[Exercise instructions] Determine how many lines in the listing that follows include "Mambo". Answer only with that number.

--------

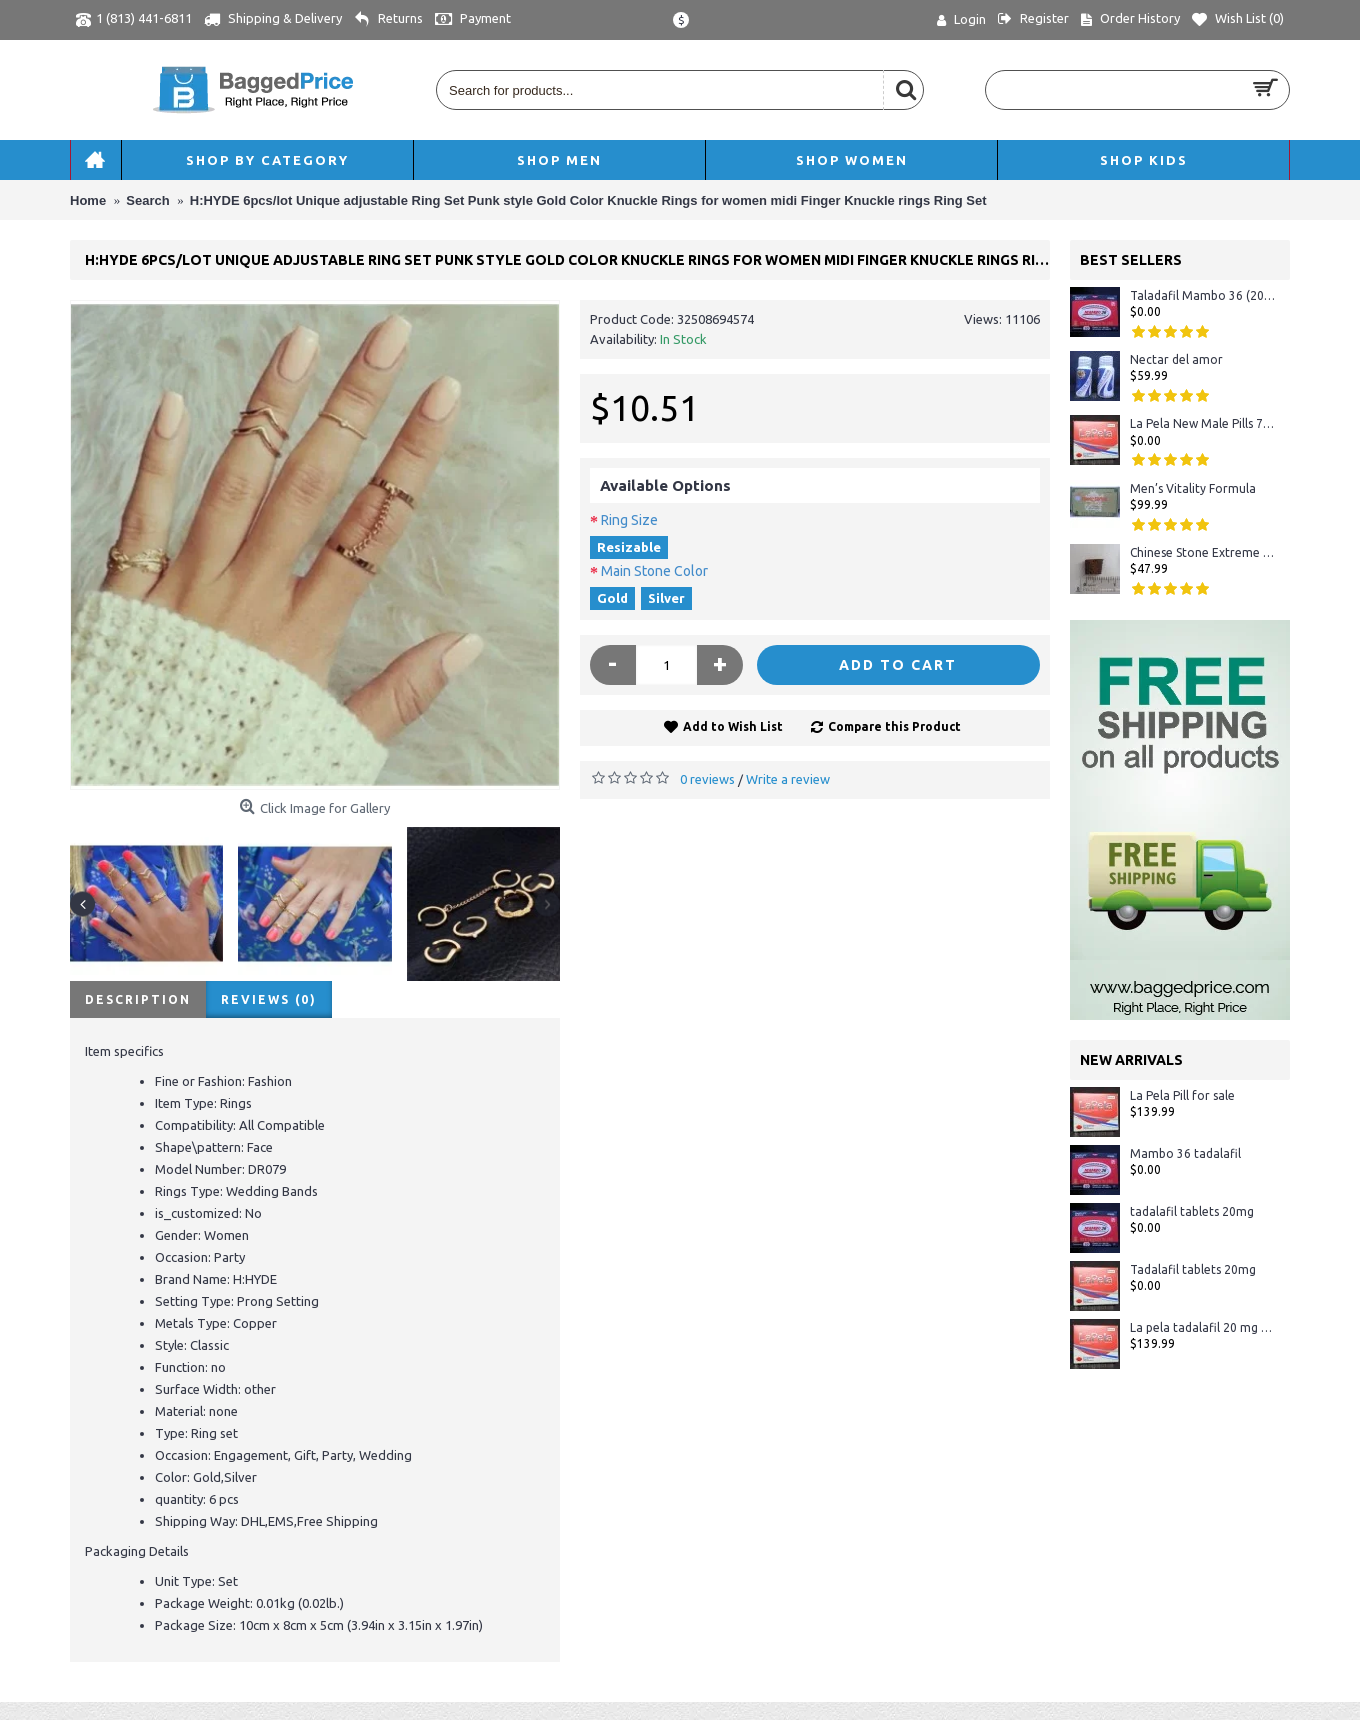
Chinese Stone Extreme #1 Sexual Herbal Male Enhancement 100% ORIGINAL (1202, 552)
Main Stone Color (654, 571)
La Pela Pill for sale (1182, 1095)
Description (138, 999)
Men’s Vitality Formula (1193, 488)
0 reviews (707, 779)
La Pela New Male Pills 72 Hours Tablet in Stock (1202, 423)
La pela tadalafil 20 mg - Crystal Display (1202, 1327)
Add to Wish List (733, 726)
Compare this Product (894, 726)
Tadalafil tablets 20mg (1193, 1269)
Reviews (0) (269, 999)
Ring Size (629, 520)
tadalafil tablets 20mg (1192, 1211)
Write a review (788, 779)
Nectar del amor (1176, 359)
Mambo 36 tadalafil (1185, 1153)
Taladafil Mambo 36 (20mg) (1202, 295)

--------

[Expected answer] 2